The company is the brainchild of IMVU chairman Will Harvey, a veteran game developer whose last creation was the virtual world There.com. Rozensweig says Harvey’s new effort is succeeding because it focuses on the creation of a great avatar and then builds an experience around that avatar. By contrast, There.com and other virtual worlds create an environment and then work their way down to the avatar.

The difference between IMVU and worlds such as Linden Labs’ Second Life is that there is no world in IMVU. There are countless individualized rooms created by the members. (Or they can choose from among 50,000 pre-fabricated rooms). And members interact by visiting the rooms, but there is no virtual world that is physically represented in 3-D graphics. The rooms can grow to become vast forums, although, according to Rozensweig, the company focuses on “one-to-one communication, or small groups.”  One of the big benefits of rooms over a full virtual world is that server costs are much lower for IMVU. Roughly half of the users are female, compared to typical online games that are mostly male.

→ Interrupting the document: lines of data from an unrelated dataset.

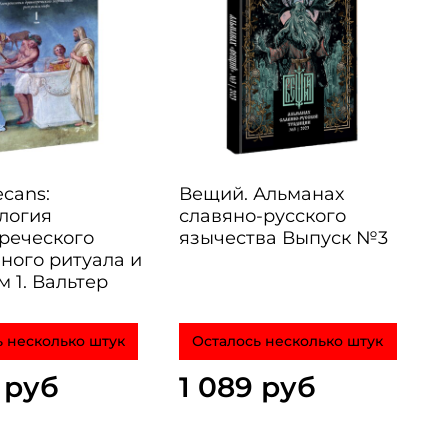
cans:
Вещий. Альманах
логия
славяно-русского
реческого
язычества Выпуск №3
ного ритуала и
 1. Вальтер
 несколько штук
Осталось несколько штук
 руб
1 089 руб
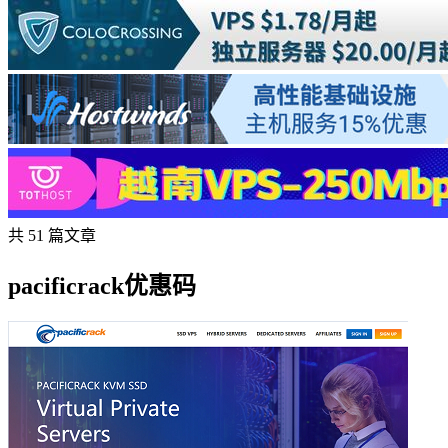
共 51 篇文章
pacificrack优惠码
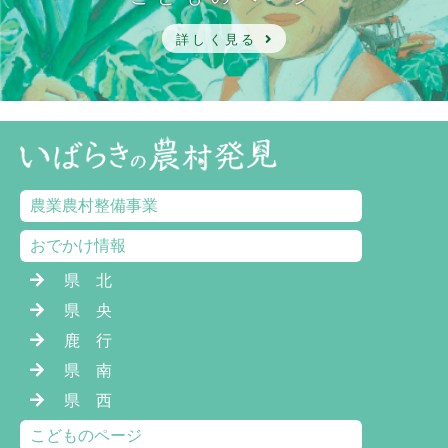
詳しく見る
農業農村整備事業
おでかけ情報
県 北
県 央
鹿 行
県 南
県 西
こどものページ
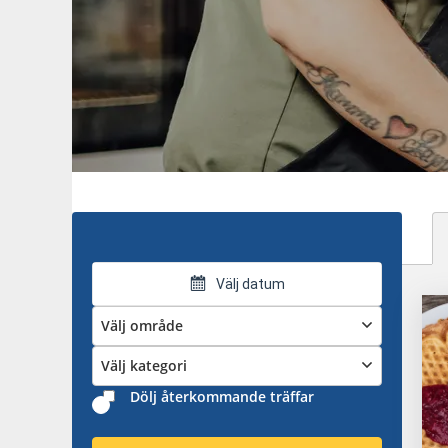
Välj datum
Välj område
Välj kategori
Dölj återkommande träffar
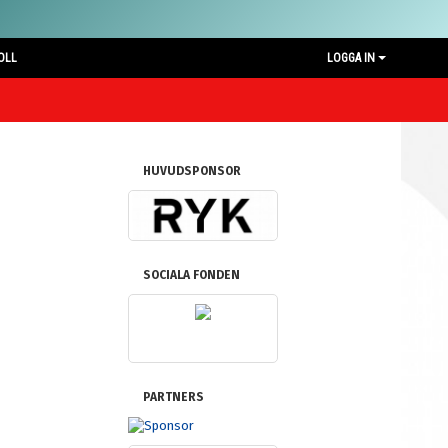
OLL
LOGGA IN
HUVUDSPONSOR
SOCIALA FONDEN
PARTNERS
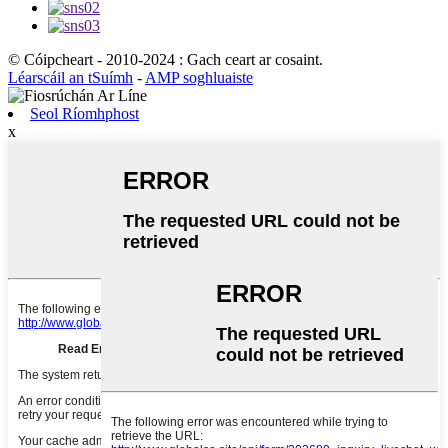
© Cóipcheart - 2010-2024 : Gach ceart ar cosaint.
Léarscáil an tSuímh
-
AMP soghluaiste
Seol Ríomhphost
x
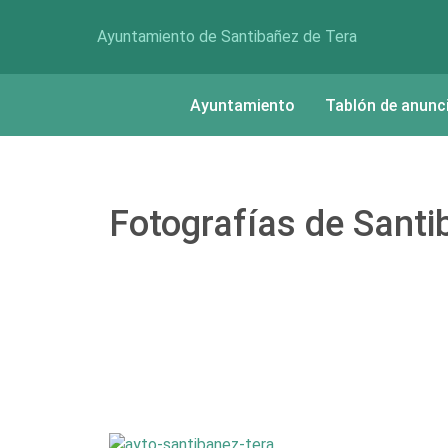
Ayuntamiento de Santibañez de Tera
Ayuntamiento
Tablón de anunc
Fotografías de Santi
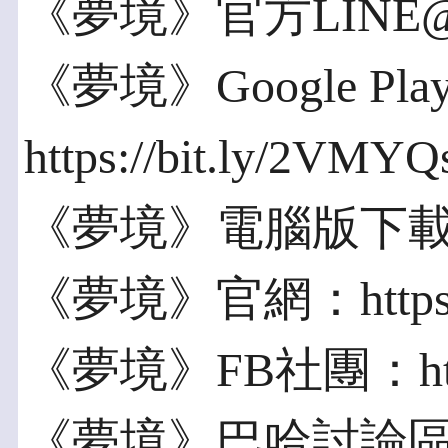
《夢境》官方LINE@：
《夢境》Google Pl
https://bit.ly/2VMYQ
《夢境》電腦版下載：https
《夢境》官網：https://f
《夢境》FB社團：https:
《夢境》巴哈討論區：http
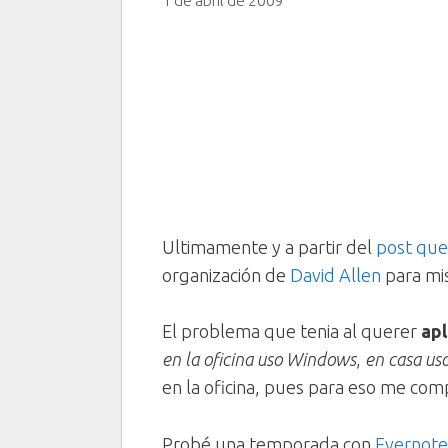
1 de abril de 2009
Ultimamente y a partir del
post que
organización de
David Allen
para mis
El problema que tenia al querer
apl
en la oficina uso Windows
,
en casa us
en la oficina, pues para eso me com
Probé una temporada con
Evernote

Members of the world create their own 3-D animated characters and equip their rooms with virtual goods. The animations are stylistic, not realistic, but they look much better than rival 2-D experiences such as Sulake’s Habbo. People can chat instantaneously, shop through a virtual goods catalog, play games, talk on forums, and use developer tools.

The world is still in its public beta and only emerged from stealth mode last Friday during a panel that I moderated on user-generated games at the Social Gaming Summit in San Francisco. The company’s investors include Menlo Ventures, Allegis Capital, and Bridgescale Partners. The company has raised more than $20 million in three different rounds. The most recent was an $11 million round in April 2007.

In the next week or two, the company will launch prepaid cards to enable members to buy credits that they can use to buy virtual goods in IMVU. The cards will be available in major retailers such as Target, 7-Eleven, Blockbuster and Speedway. That will help younger people who don’t have credit cards to participate in the world more easily.

More than two million virtual goods have been created — about 3,000 each day. About 500,000 of those are 2-D stickers that people can use to customize their personal home pages. Other goods include clothes, accessories, pets, and scenes for rooms. People are creating the goods to express their own personalities, Rosenzweig said. (See sample room pictured left).

IMVU has 60 employees. The sweet spot for IMVU is adults ages 18 to 24.